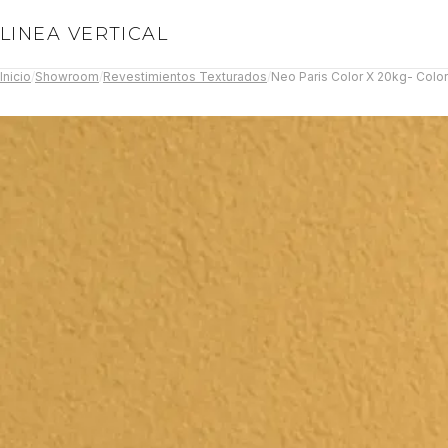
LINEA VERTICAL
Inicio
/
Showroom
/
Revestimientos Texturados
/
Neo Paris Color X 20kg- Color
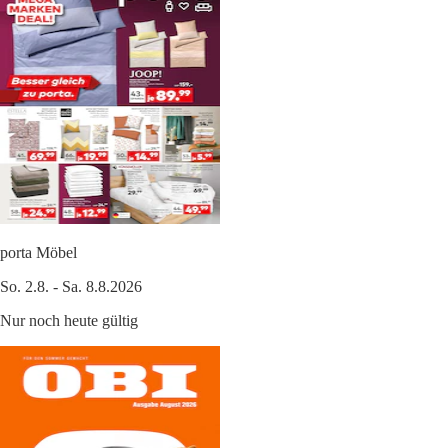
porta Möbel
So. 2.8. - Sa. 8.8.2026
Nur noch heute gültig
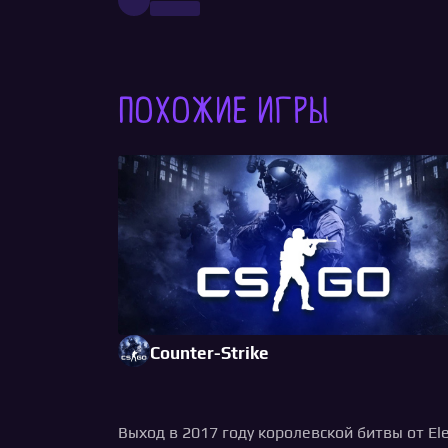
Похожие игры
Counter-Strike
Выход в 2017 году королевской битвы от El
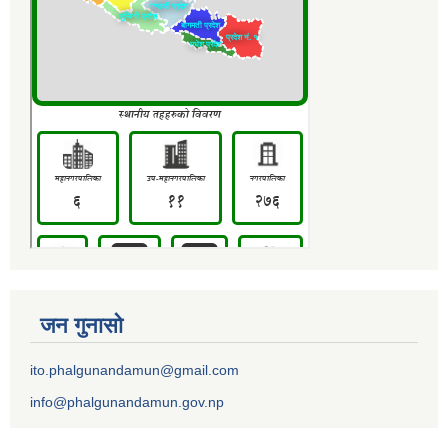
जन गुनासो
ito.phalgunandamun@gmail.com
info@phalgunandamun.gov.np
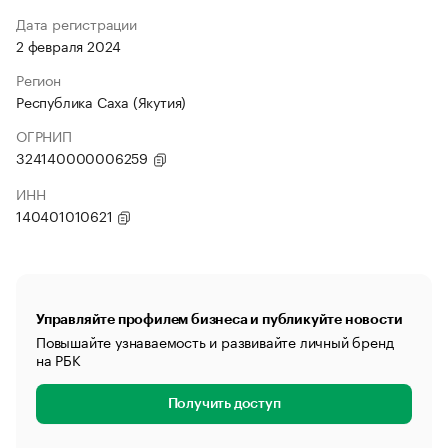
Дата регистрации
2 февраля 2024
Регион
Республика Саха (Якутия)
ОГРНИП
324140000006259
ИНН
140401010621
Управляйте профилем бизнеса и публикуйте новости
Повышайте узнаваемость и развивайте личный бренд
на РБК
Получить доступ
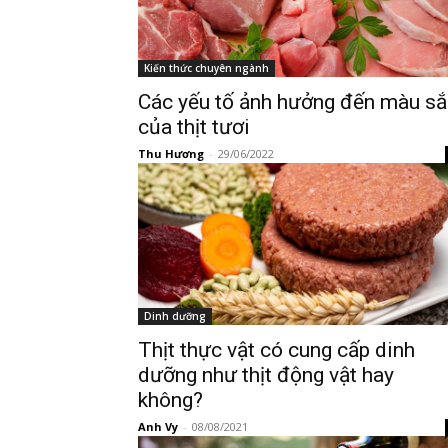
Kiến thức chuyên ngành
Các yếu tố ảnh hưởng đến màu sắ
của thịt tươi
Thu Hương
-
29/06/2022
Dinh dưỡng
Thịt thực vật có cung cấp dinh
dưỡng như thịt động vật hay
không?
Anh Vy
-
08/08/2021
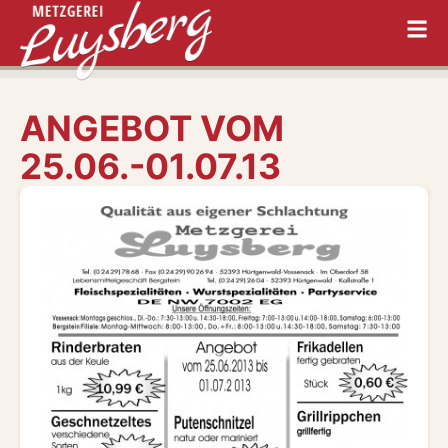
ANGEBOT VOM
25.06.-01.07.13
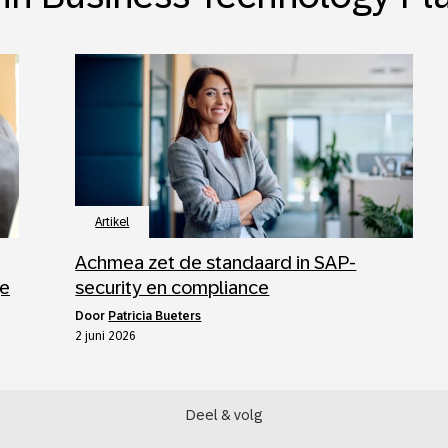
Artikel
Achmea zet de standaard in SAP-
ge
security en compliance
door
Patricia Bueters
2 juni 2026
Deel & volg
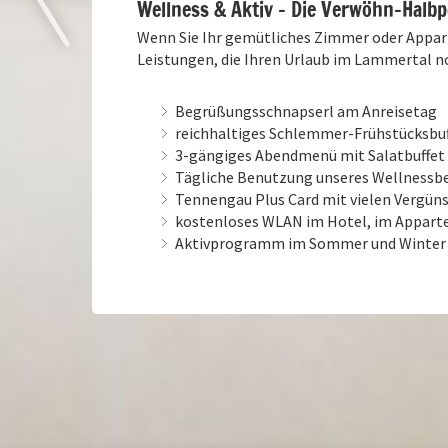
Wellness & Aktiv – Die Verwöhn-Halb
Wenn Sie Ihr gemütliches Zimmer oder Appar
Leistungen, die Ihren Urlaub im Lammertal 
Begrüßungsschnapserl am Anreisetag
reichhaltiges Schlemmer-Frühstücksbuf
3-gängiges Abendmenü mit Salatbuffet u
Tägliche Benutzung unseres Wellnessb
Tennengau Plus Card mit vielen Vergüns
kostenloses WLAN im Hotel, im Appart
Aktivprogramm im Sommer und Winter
_____
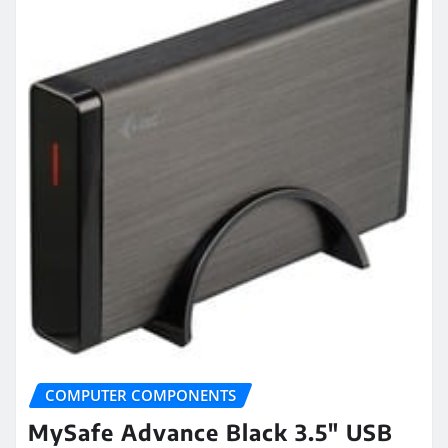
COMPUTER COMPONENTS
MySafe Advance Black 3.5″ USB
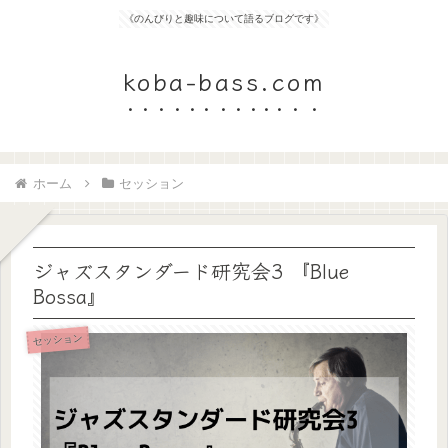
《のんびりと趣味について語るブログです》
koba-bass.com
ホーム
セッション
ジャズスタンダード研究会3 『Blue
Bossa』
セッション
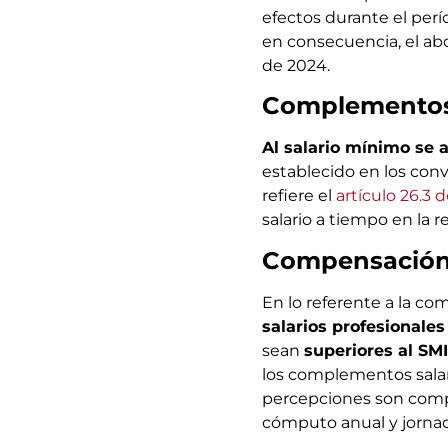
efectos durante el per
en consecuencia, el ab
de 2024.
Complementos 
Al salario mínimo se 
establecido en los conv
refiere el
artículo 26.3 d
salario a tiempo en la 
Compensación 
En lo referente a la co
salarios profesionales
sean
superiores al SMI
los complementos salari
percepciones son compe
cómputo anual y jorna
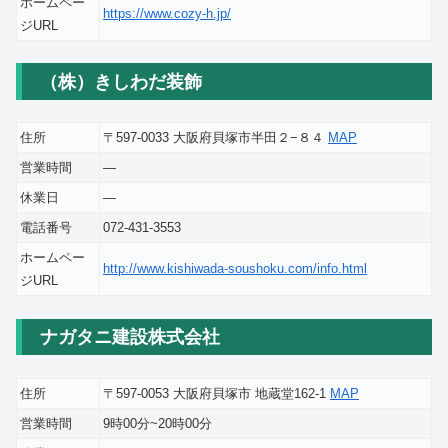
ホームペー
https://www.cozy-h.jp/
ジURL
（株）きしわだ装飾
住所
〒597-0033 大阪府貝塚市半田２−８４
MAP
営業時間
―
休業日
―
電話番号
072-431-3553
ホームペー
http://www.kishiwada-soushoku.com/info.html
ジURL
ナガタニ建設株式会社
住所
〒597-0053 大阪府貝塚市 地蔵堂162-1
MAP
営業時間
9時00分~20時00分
_____
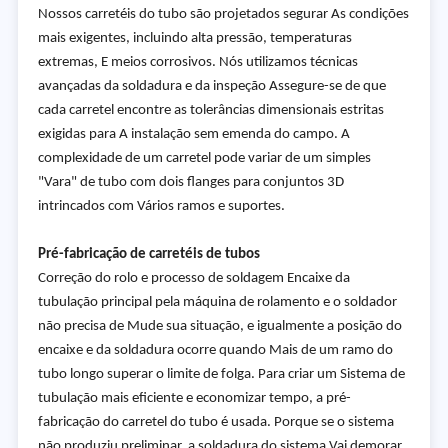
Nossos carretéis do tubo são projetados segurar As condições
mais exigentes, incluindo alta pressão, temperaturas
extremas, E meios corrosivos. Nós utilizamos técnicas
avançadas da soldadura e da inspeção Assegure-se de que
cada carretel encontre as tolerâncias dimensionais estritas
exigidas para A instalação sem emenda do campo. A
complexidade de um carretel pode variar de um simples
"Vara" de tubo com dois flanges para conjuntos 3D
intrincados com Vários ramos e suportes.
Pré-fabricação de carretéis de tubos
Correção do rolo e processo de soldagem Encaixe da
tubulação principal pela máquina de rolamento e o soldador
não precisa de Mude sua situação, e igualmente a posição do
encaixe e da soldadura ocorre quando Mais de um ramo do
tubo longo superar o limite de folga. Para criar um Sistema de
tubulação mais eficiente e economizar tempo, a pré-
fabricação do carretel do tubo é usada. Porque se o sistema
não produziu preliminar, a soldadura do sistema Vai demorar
_____
:: Work required ::
Starting at the line that contains "Повышайте узнаваемость и" and ending at the line that contains "Aktivprogramm im Sommer und Winter", transcribe the material above exactly, excluding pictures.

:: Solution to this exercise ::
Повышайте узнаваемость и развивайте личный бренд
на РБК
Получить доступ
Kiến thức chuyên ngành
Các yếu tố ảnh hưởng đến màu sắ
của thịt tươi
Thu Hương
-
29/06/2022
Dinh dưỡng
Thịt thực vật có cung cấp dinh
dưỡng như thịt động vật hay
không?
Anh Vy
-
08/08/2021
ANGEBOT VOM
25.06.-01.07.13
Artikel
Achmea zet de standaard in SAP-
ge
security en compliance
door
Patricia Bueters
2 juni 2026
Deel & volg
Wellness & Aktiv – Die Verwöhn-Halb
Wenn Sie Ihr gemütliches Zimmer oder Appar
Leistungen, die Ihren Urlaub im Lammertal 
Begrüßungsschnapserl am Anreisetag
reichhaltiges Schlemmer-Frühstücksbuf
3-gängiges Abendmenü mit Salatbuffet u
Tägliche Benutzung unseres Wellnessb
Tennengau Plus Card mit vielen Vergüns
kostenloses WLAN im Hotel, im Appart
Aktivprogramm im Sommer und Winter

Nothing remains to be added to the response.